In its weekly petroleum report, the Energy Department's Energy Information Administration said crude supplies dropped by 5.3 million barrels last week from the week before. That's more than twice the decline expected by analysts surveyed by Platts, the energy information arm of McGraw-Hill Cos. EIA said gasoline supplies grew by more than 2 million barrels.
Analysts said the drop appeared to be due to year-end inventory adjustments rather than significantly higher demand or a shortage of imports.
"Traders should not be fooled by a big draw from today's DOE data," said Stephen Schork, editor of the Schork Report newsletter. While shrinking oil inventories could help support higher prices, he noted that total supplies remain more than 10 percent above the 2004-2008 period.
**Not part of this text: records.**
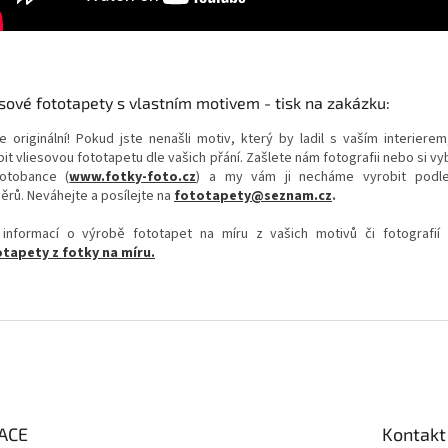
sové fototapety s vlastním motivem - tisk na zakázku:
e originální! Pokud jste nenašli motiv, který by ladil s vaším interierem
it vliesovou fototapetu dle vašich přání. Zašlete nám fotografii nebo si v
otobance (
www.fotky-foto.cz
) a my vám ji necháme vyrobit podl
ěrů. Neváhejte a posílejte na
fototapety@seznam.cz
.
 informací o výrobě fototapet na míru z vašich motivů či fotografií
tapety z fotky na míru.
ACE
Kontakt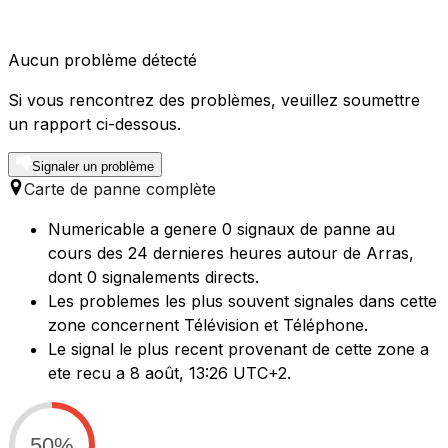
Aucun problème détecté
Si vous rencontrez des problèmes, veuillez soumettre
un rapport ci-dessous.
Signaler un problème
Carte de panne complète
Numericable a genere 0 signaux de panne au
cours des 24 dernieres heures autour de Arras,
dont 0 signalements directs.
Les problemes les plus souvent signales dans cette
zone concernent Télévision et Téléphone.
Le signal le plus recent provenant de cette zone a
ete recu a 8 août, 13:26 UTC+2.
50%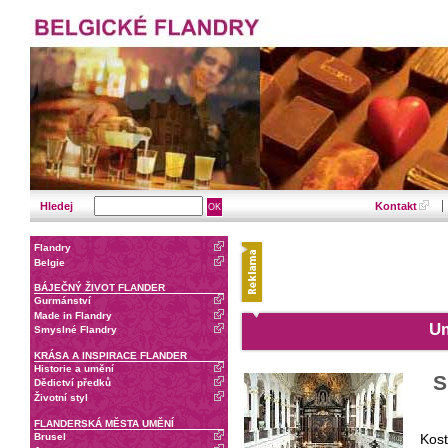
Hledej
Kontakt
Flandry
Belgie
BÁJEČNÝ ŽIVOT FLANDER
Gurmánství
Made in Flandry
Um
Smyslné Flandry
KRÁSA A INSPIRACE FLANDER
Historie a umění
S
Dědictví předků
Životní styl
FLANDERSKÁ MĚSTA UMĚNÍ
Brusel
Kost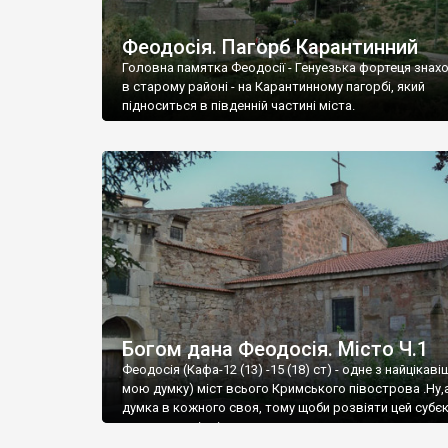
Феодосія. Пагорб Карантинний
Головна памятка Феодосії - Генуезька фортеця знах
в старому районі - на Карантинному пагорбі, який
підноситься в південній частині міста.
Богом дана Феодосія. Місто Ч.1
Феодосія (Кафа-12 (13) -15 (18) ст) - одне з найцікаві
мою думку) міст всього Кримського півострова .Ну,
думка в кожного своя, тому щоби розвіяти цей субєк
запрошую відвідати це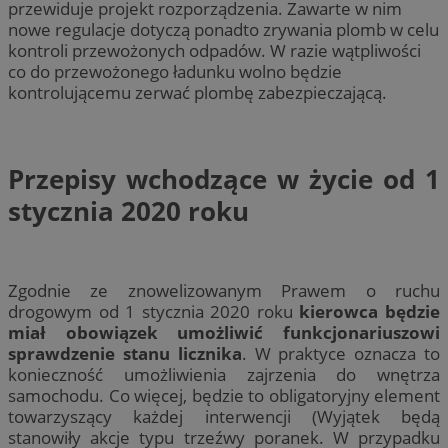
przewiduje projekt rozporządzenia. Zawarte w nim
nowe regulacje dotyczą ponadto zrywania plomb w celu
kontroli przewożonych odpadów. W razie wątpliwości
co do przewożonego ładunku wolno będzie
kontrolującemu zerwać plombę zabezpieczającą.
Przepisy wchodzące w życie od 1
stycznia 2020 roku
Zgodnie ze znowelizowanym Prawem o ruchu
drogowym od 1 stycznia 2020 roku
kierowca będzie
miał obowiązek umożliwić funkcjonariuszowi
sprawdzenie stanu licznika
. W praktyce oznacza to
konieczność umożliwienia zajrzenia do wnętrza
samochodu. Co więcej, będzie to obligatoryjny element
towarzyszący każdej interwencji (Wyjątek będą
stanowiły akcje typu trzeźwy poranek. W przypadku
The average pump price for a gallon of gasoline rose to $3 on Wednesday, according to AAA, Wright Express and Oil Price Information Service. That's more than 13 cents higher than a month ago and 41 cents above a year ago. The last time gas averaged $3 a gallon was in October, 2008 as prices drifted down from record highs above $4 a gallon in the summer of that year.
Gasoline prices have been rising steadily with oil prices for the past month and many analysts think that trend will continue, with gas stations across the country charging around $3.50 a gallon or more by spring.
Energy consultants Cameron Hanover said oil prices have been climbing and pulling up gasoline prices because investors are optimistic about the economy. Recent developments like the extension of tax cuts and the Fed's bond-buying stimulus program have convinced many that the economy will improve and, with it, demand for oil and gas.
The economic news Wednesday did not throw much cold water on that. The Commerce Department said GDP rose at an annual rate of 2.6 percent between July and September, slightly below what analysts expected but an improvement from an earlier estimate. And the National Association of Realtors said sales of previously occupied homes rose almost 6 percent in November.
In other trading on the Nymex, heating oil added 1.21 cents to settle at $2.5285 a gallon, gasoline gained 2.60 cents to settle at $2.4245 a gallon and natural gas picked up 9.3 cents to settle at $4.152 per 1,000 cubic feet.
In London, Brent crude rose 45 cents to settle at $93.65 on the ICE Futures exchange.